Долго и трудно поправлялся Ипполит Никитич Мышкин, а когда окреп настолько, что мог уже выходить на прогулку, опять приступил к «подземным работам».
Страстная пятница. После обеда спустился Мышкин в свое подземелье, чтобы к спрятанным там запасам прибавить розанчик и кусок колбасы, полученные сегодня от неожиданно расщедрившейся казны.
Ходивший по коридору дежурный случайно заглянул в камеру как раз в тот момент, когда Мышкин вылезал из-под пола: видна была одна голова. Волосы всклокочены, лицо грязное, глаза горящие. Надзиратель испугался: ему почудилось, что из-под пола лезет какая-то нежить. Он вскрикнул. Поднялся переполох. Прибежал смотритель.
Мышкина перевели в карцер.
Надежда на свободу исчезла.
«Нет, — все же решил Мышкин, — это еще не конец, выход должен быть найден!»
В темноте, в вони, в холодном карцере усиленно работает мозг.
«Убьют, задушат… Надо умереть так, чтобы и смертью своей принести пользу товарищам…»
Мышкин нашел способ умереть «с пользой для товарищей». Он нанесет оскорбление начальнику тюрьмы, а после пощечины «подобреет» подлец!
Когда Ипполита Никитича снова вернули в камеру, он вдруг обернулся верующим христианином. В камере и на прогулке он распевал псалмы, с надзирателями говорил елейным голосом, стал усердно посещать тюремную церковь.
Наступил какой-то царский день. Мышкин направился в церковь: по его расчетам, сегодня там обязательно будет начальник тюрьмы Копнин и можно будет привести в исполнение задуманное.

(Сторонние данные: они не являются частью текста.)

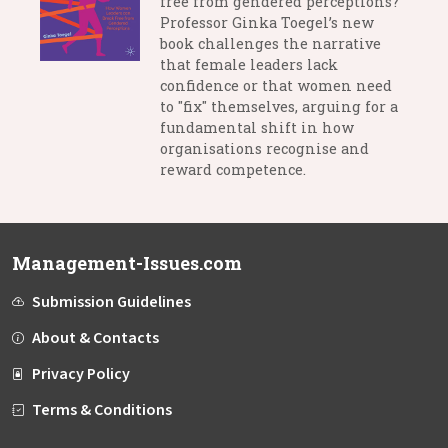
free from gendered perceptions?
Professor Ginka Toegel’s new
book challenges the narrative
that female leaders lack
confidence or that women need
to "fix" themselves, arguing for a
fundamental shift in how
organisations recognise and
reward competence.
Management-Issues.com
Submission Guidelines
About & Contacts
Privacy Policy
Terms & Conditions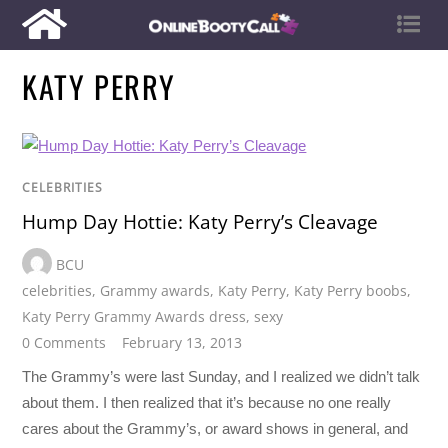
KATY PERRY
CELEBRITIES
Hump Day Hottie: Katy Perry’s Cleavage
BCU
celebrities
,
Grammy awards
,
Katy Perry
,
Katy Perry boobs
,
Katy Perry Grammy Awards dress
,
sexy
0 Comments
February 13, 2013
The Grammy’s were last Sunday, and I realized we didn’t talk
about them. I then realized that it’s because no one really
cares about the Grammy’s, or award shows in general, and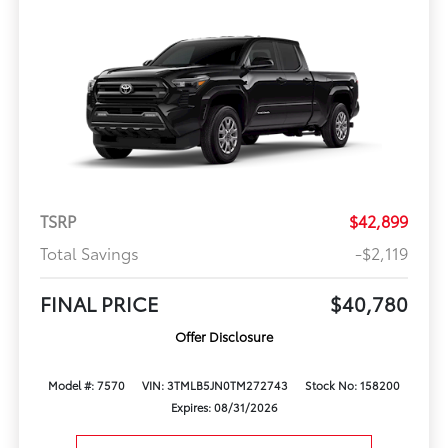
TSRP
$42,899
Total Savings
-$2,119
FINAL PRICE
$40,780
Offer Disclosure
Model #: 7570
VIN: 3TMLB5JN0TM272743
Stock No: 158200
Expires: 08/31/2026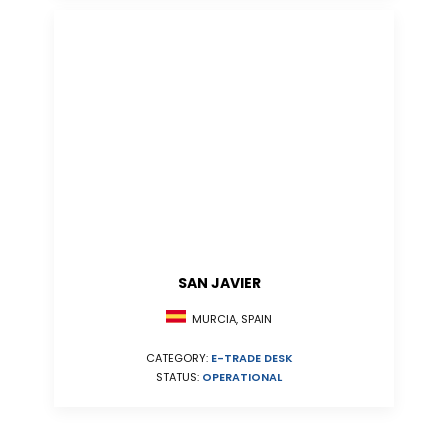
SAN JAVIER
MURCIA, SPAIN
CATEGORY:
E-TRADE DESK
STATUS:
OPERATIONAL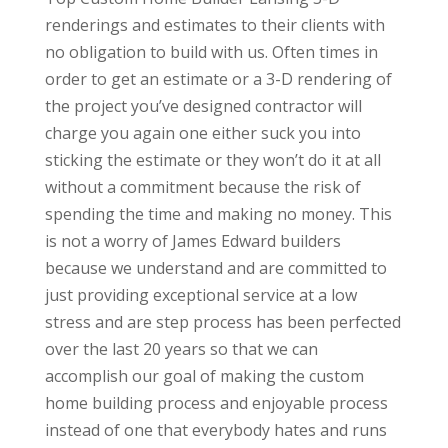
renderings and estimates to their clients with
no obligation to build with us. Often times in
order to get an estimate or a 3-D rendering of
the project you’ve designed contractor will
charge you again one either suck you into
sticking the estimate or they won’t do it at all
without a commitment because the risk of
spending the time and making no money. This
is not a worry of James Edward builders
because we understand and are committed to
just providing exceptional service at a low
stress and are step process has been perfected
over the last 20 years so that we can
accomplish our goal of making the custom
home building process and enjoyable process
instead of one that everybody hates and runs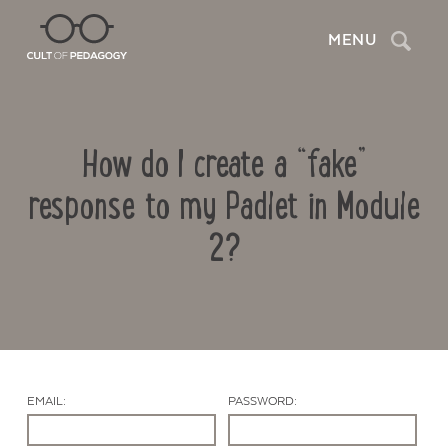
Search
MENU
How do I create a “fake”
response to my Padlet in Module
2?
Contact Us
EMAIL:
PASSWORD: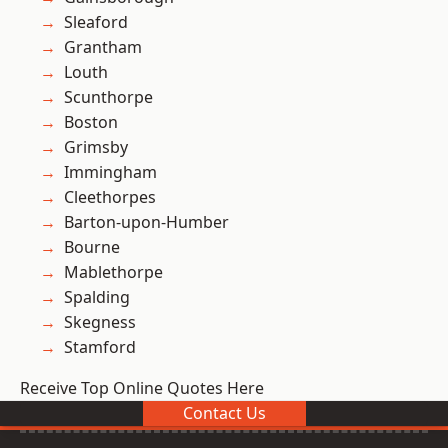
Sleaford
Grantham
Louth
Scunthorpe
Boston
Grimsby
Immingham
Cleethorpes
Barton-upon-Humber
Bourne
Mablethorpe
Spalding
Skegness
Stamford
Receive Top Online Quotes Here
Contact Us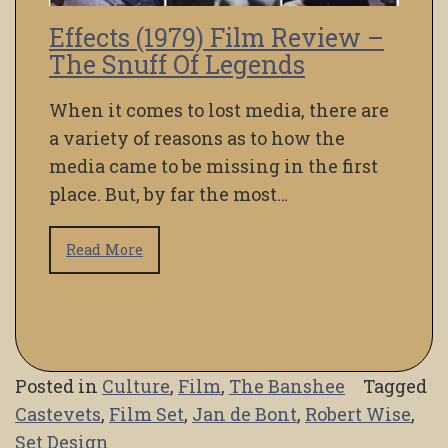
Effects (1979) Film Review –
The Snuff Of Legends
When it comes to lost media, there are
a variety of reasons as to how the
media came to be missing in the first
place. But, by far the most…
Read More
Posted in
Culture
,
Film
,
The Banshee
Tagged
Castevets
,
Film Set
,
Jan de Bont
,
Robert Wise
,
Set Design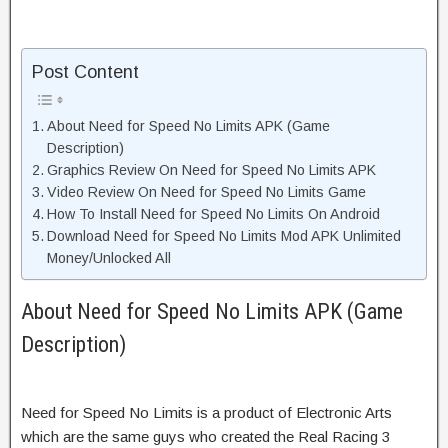
Post Content
About Need for Speed No Limits APK (Game
Description)
Graphics Review On Need for Speed No Limits APK
Video Review On Need for Speed No Limits Game
How To Install Need for Speed No Limits On Android
Download Need for Speed No Limits Mod APK Unlimited
Money/Unlocked All
About Need for Speed No Limits APK (Game
Description)
Need for Speed No Limits is a product of Electronic Arts
which are the same guys who created the Real Racing 3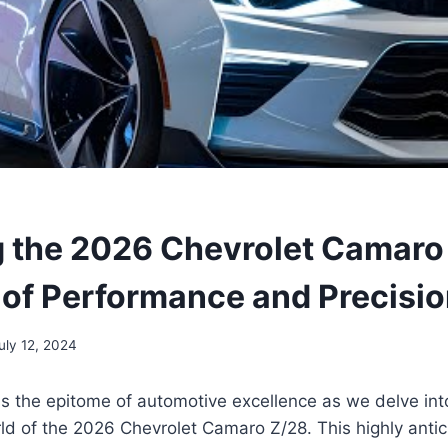
g the 2026 Chevrolet Camaro
 of Performance and Precisi
uly 12, 2024
s the epitome of automotive excellence as we delve int
ld of the 2026 Chevrolet Camaro Z/28. This highly anti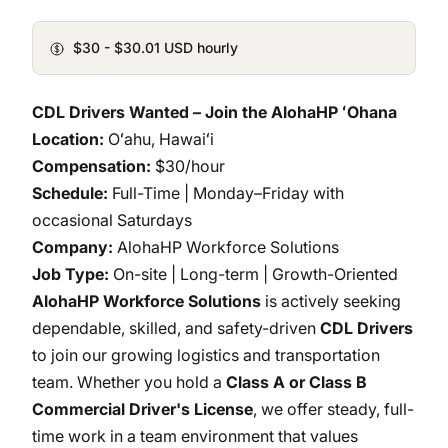
$30 - $30.01 USD hourly
CDL Drivers Wanted – Join the AlohaHP ʻOhana
Location:
Oʻahu, Hawaiʻi
Compensation:
$30/hour
Schedule:
Full-Time | Monday–Friday with
occasional Saturdays
Company:
AlohaHP Workforce Solutions
Job Type:
On-site | Long-term | Growth-Oriented
AlohaHP Workforce Solutions
is actively seeking
dependable, skilled, and safety-driven
CDL Drivers
to join our growing logistics and transportation
team. Whether you hold a
Class A or Class B
Commercial Driver's License
, we offer steady, full-
time work in a team environment that values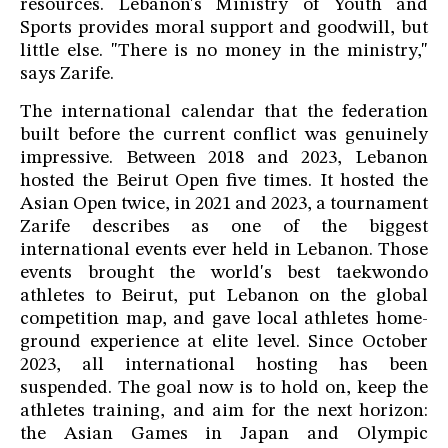
resources. Lebanon's Ministry of Youth and
Sports provides moral support and goodwill, but
little else. "There is no money in the ministry,"
says Zarife.
The international calendar that the federation
built before the current conflict was genuinely
impressive. Between 2018 and 2023, Lebanon
hosted the Beirut Open five times. It hosted the
Asian Open twice, in 2021 and 2023, a tournament
Zarife describes as one of the biggest
international events ever held in Lebanon. Those
events brought the world's best taekwondo
athletes to Beirut, put Lebanon on the global
competition map, and gave local athletes home-
ground experience at elite level. Since October
2023, all international hosting has been
suspended. The goal now is to hold on, keep the
athletes training, and aim for the next horizon:
the Asian Games in Japan and Olympic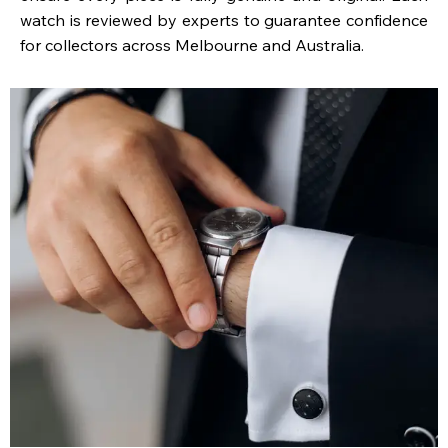
watch is reviewed by experts to guarantee confidence
for collectors across Melbourne and Australia.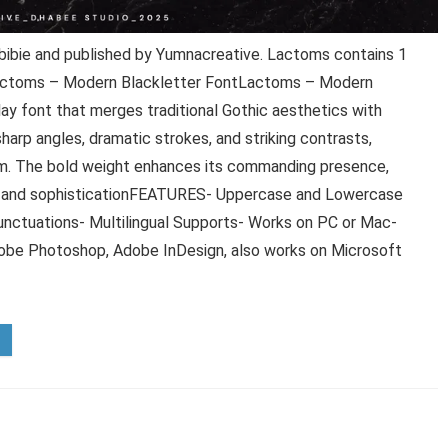
ibie and published by Yumnacreative. Lactoms contains 1
 Lactoms – Modern Blackletter FontLactoms – Modern
play font that merges traditional Gothic aesthetics with
harp angles, dramatic strokes, and striking contrasts,
arm. The bold weight enhances its commanding presence,
ion and sophisticationFEATURES- Uppercase and Lowercase
unctuations- Multilingual Supports- Works on PC or Mac-
Adobe Photoshop, Adobe InDesign, also works on Microsoft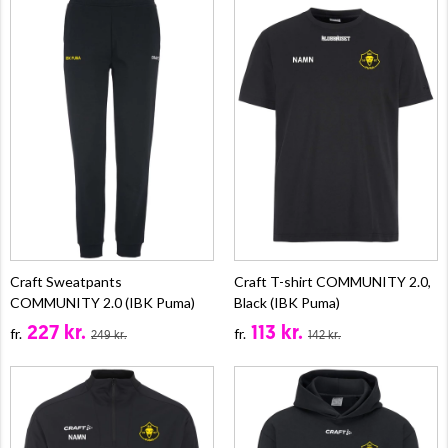
Craft Sweatpants
Craft T-shirt COMMUNITY 2.0,
COMMUNITY 2.0 (IBK Puma)
Black (IBK Puma)
227 kr.
113 kr.
fr.
fr.
249 kr.
142 kr.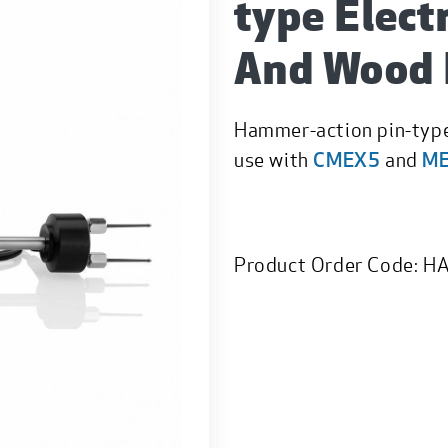
type Elect
And Wood 
Hammer-action pin-type
use with
CMEX5
and
M
Product Order Code:
HA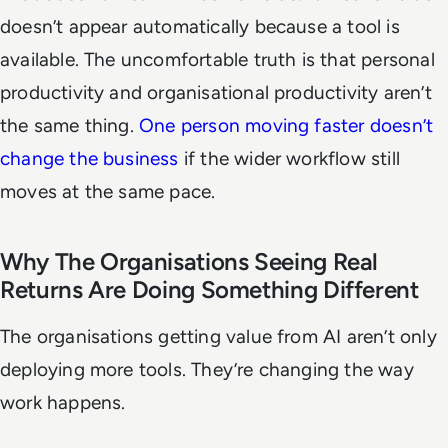
doesn’t appear automatically because a tool is
available. The uncomfortable truth is that personal
productivity and organisational productivity aren’t
the same thing.
One person moving faster doesn’t
change the business
if the wider workflow still
moves at the same pace.
Why The Organisations Seeing Real
Returns Are Doing Something Different
The organisations getting value from AI aren’t only
deploying more tools. They’re changing the way
work happens.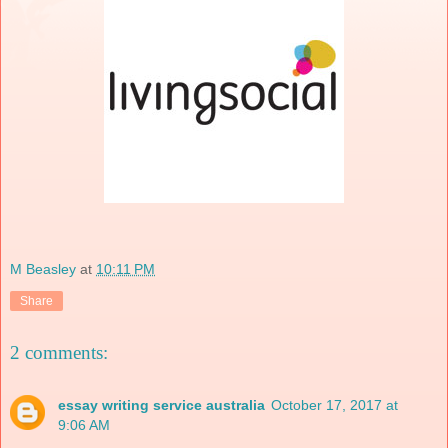
M Beasley
at
10:11 PM
Share
2 comments:
essay writing service australia
October 17, 2017 at
9:06 AM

Мышкин не ошибся. В парадном мундире, при орденах слушает Копнин обедню, солидно крестится. Перед многолетием Копнин подошел к кресту. Следом за начальником идет Мышкин.
Копнин перекрестился с достоинством, приложился к кресту. Но не успел он выпрямиться, как Мышкин отпускает ему звонкую пощечину.
— Вот тебе, подлец! — прозвучал на всю церковь торжествующий голос Мышкина.
Копнин взвыл. Набалдашником палки бьет он по бритой голове Мышкина, ругаясь при этом похабными словами. Наскочившие надзиратели помогают своему начальнику — и перед алтарем бога всепрощения и любви началось зверское избиение.
Мышкин в обмороке. Его сразил первый удар тяжелым набалдашником. А Копнин и его подручные бьют, бьют — кулаками, ногами, ножнами шашек.
Окровавленного, потерявшего сознание Мышкина волокут за ноги в контору, а оттуда — в карцер.
Мышкин не добился своей цели.
Шел 1880 год, знаменательный год, который по революционному накалу был схож с 1860. Россия бурлила. Усилилась стачечная борьба; возникли первые рабочие союзы, активизировались земские деятели; террористические акты следовали один за другим. Надвигалась революция! Александр II передал власть в руки Лорис-Меликову, все достоинство которого состояло в том, что он умел «ловко обманывать». Бойкие газетчики завопили о «медовом месяце либерализма», о «весне». Добившись роли диктатора, Лорис сумел так ловко вести свою хитрую политику, что одной рукой принимал щедро сыпавшиеся на него либеральные венки, а другой — сеял гнет и притеснения, особенно там, где его подлые дела оставались тайными для света.